Echols and Davis spent many years divided by plastic and glass. There's a certain romance to love letters and living in anticipation. Love and life outside the walls is harder. How could it not be? When the other person has existed in words on a page, weekly visits, and your imagination for so long, the domestic reality of trying then to share a life — the snores, chores, smells and sounds and needs of another human body — might yield more than the usual challenge of the collision of two people.

"I didn't have the slightest idea of what to expect or how it was going to be, so I wasn't prepared. How can you be?" says Davis. "Damien owned his world in prison, as much as anyone could. He carved out an existence and a way to survive. I was used to dealing with someone who knew what to do," she says of the adjustment. "Everyone just expected Damien to be the capable, self-assured, strong man that he was in prison. I'm included in that. I thought he was going to come out like a ready-made man."

"We thought the hard part was getting me out," Echols says, "and then we realized the hard part wasn't anywhere near over."

If he could go back to West Memphis, age 18, and never have been picked up by the cops that evening, never have gone to jail, had followed instead the trajectory he was on, as a teenage father, high-school drop-out, would he take that, follow that path, or go through again what he has gone through?

He looks into his mug, holding it in both hands, and looks up again, dark eyes locking in a firm gaze. "If there was no other way to be with Lorri, then I would go through it again."

Echols's life after his release has taken on the irrational arc of a dream: after being released from prison, his ride out of Arkansas — the first plane ride of his life — was on a jet to Seattle provided by Eddie Vedder; a month after his release he was paragliding in New Zealand with Peter Jackson. He calls Johnny Depp a brother; they have matching tattoos. Henry Rollins and Patti Smith, among others, are also part of the star-studded list of supporters of the West Memphis Three.

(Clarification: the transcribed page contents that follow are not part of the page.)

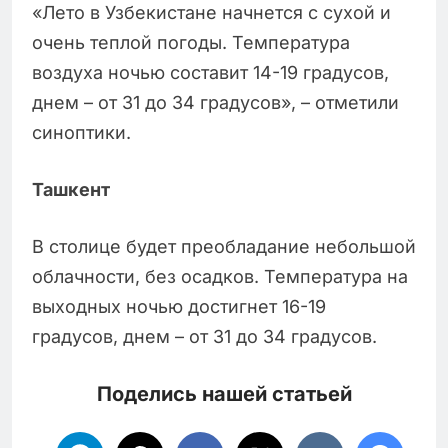
«Лето в Узбекистане начнется с сухой и
очень теплой погоды. Температура
воздуха ночью составит 14-19 градусов,
днем – от 31 до 34 градусов», – отметили
синоптики.
Ташкент
В столице будет преобладание небольшой
облачности, без осадков. Температура на
выходных ночью достигнет 16-19
градусов, днем – от 31 до 34 градусов.
Поделись нашей статьей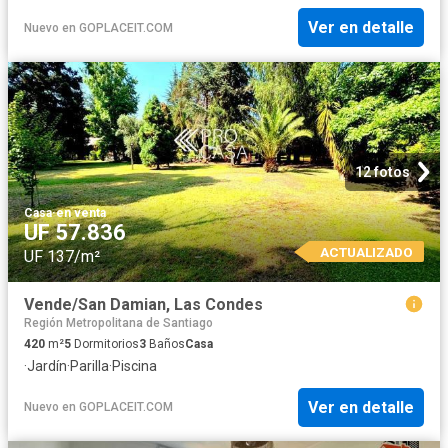
Ver en detalle
Nuevo
en
GOPLACEIT.COM
12 fotos
Casa
·
en venta
UF 57.836
ACTUALIZADO
UF 137/m²
Vende/San Damian, Las Condes
Región Metropolitana de Santiago
420
m²
5
Dormitorios
3
Baños
Casa
·
Jardín
·
Parilla
·
Piscina
Ver en detalle
Nuevo
en
GOPLACEIT.COM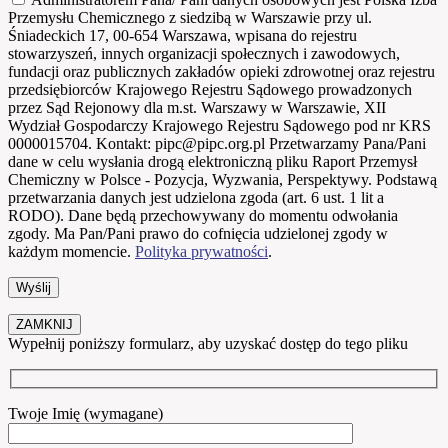
Przemysłu Chemicznego z siedzibą w Warszawie przy ul.
Śniadeckich 17, 00-654 Warszawa, wpisana do rejestru
stowarzyszeń, innych organizacji społecznych i zawodowych,
fundacji oraz publicznych zakładów opieki zdrowotnej oraz rejestru
przedsiębiorców Krajowego Rejestru Sądowego prowadzonych
przez Sąd Rejonowy dla m.st. Warszawy w Warszawie, XII
Wydział Gospodarczy Krajowego Rejestru Sądowego pod nr KRS
0000015704. Kontakt: pipc@pipc.org.pl Przetwarzamy Pana/Pani
dane w celu wysłania drogą elektroniczną pliku Raport Przemysł
Chemiczny w Polsce - Pozycja, Wyzwania, Perspektywy. Podstawą
przetwarzania danych jest udzielona zgoda (art. 6 ust. 1 lit a
RODO). Dane będą przechowywany do momentu odwołania
zgody. Ma Pan/Pani prawo do cofnięcia udzielonej zgody w
każdym momencie.
Polityka prywatności
.
ZAMKNIJ
Wypełnij poniższy formularz, aby uzyskać dostęp do tego pliku
Twoje Imię (wymagane)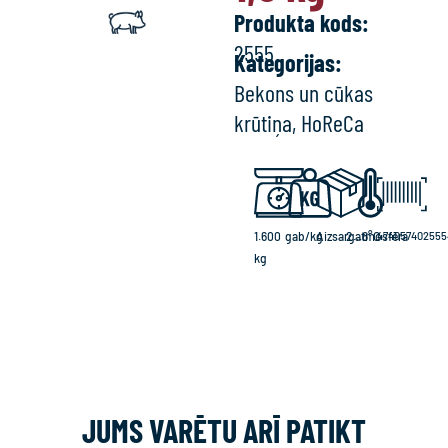
Produkta kods:
2555
Kategorijas:
Bekons un cūkas
krūtiņa
,
HoReCa
1.600
gab/kg
Aizsargatmosfēra
2...6°C
474057402555
kg
JUMS VARĒTU ARĪ PATIKT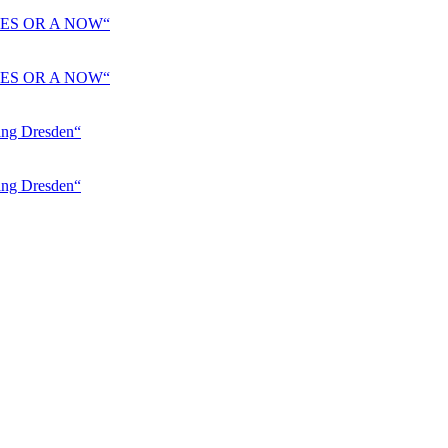
ES OR A NOW“
ES OR A NOW“
 Dresden“
 Dresden“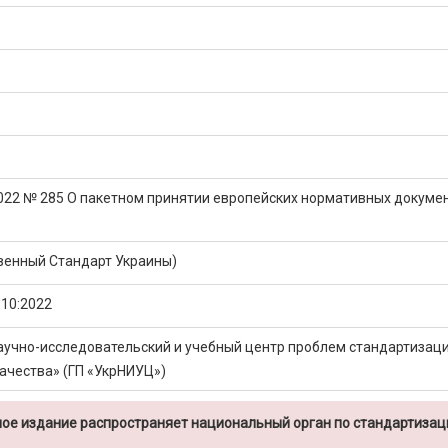
2022 № 285 О пакетном принятии европейских нормативных докуме
венный Стандарт Украины)
10:2022
аучно-исследовательский и учебный центр проблем стандартизаци
ачества» (ГП «УкрНИУЦ»)
ое издание распространяет национальный орган по стандартизац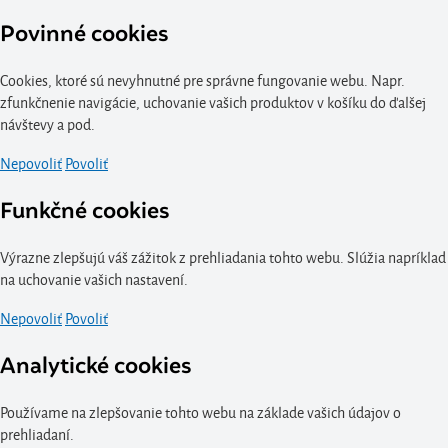
Povinné cookies
Cookies, ktoré sú nevyhnutné pre správne fungovanie webu. Napr.
zfunkčnenie navigácie, uchovanie vašich produktov v košíku do ďalšej
návštevy a pod.
Nepovoliť
Povoliť
Funkčné cookies
Výrazne zlepšujú váš zážitok z prehliadania tohto webu. Slúžia napríklad
na uchovanie vašich nastavení.
Nepovoliť
Povoliť
Analytické cookies
Používame na zlepšovanie tohto webu na základe vašich údajov o
prehliadaní.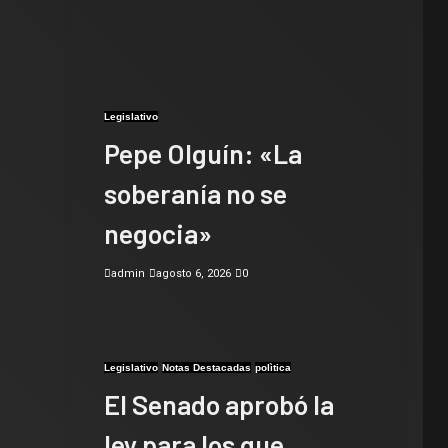
Legislativo
Pepe Olguín: «La
soberanía no se
negocia»
admin
agosto 6, 2026
0
Legislativo
Notas Destacadas
polìtica
El Senado aprobó la
ley para los que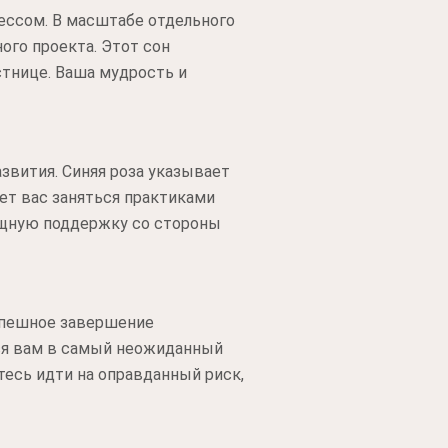
ессом. В масштабе отдельного
ого проекта. Этот сон
стнице. Ваша мудрость и
звития. Синяя роза указывает
ет вас заняться практиками
ощную поддержку со стороны
спешное завершение
тся вам в самый неожиданный
есь идти на оправданный риск,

Jackson and his partner, Fran Walsh, have helped perhaps most of all. While Echols was in prison, they hired Davis to work on the case full-time. She would wake up to 20 emails from them directing her on what to do, whom to contact. "You know, drive to Missouri and look into this legal file, and on your way back, go to Memphis and look through so-and-so's garbage. Which I did," explains Davis. "In the end it's what won us our freedom."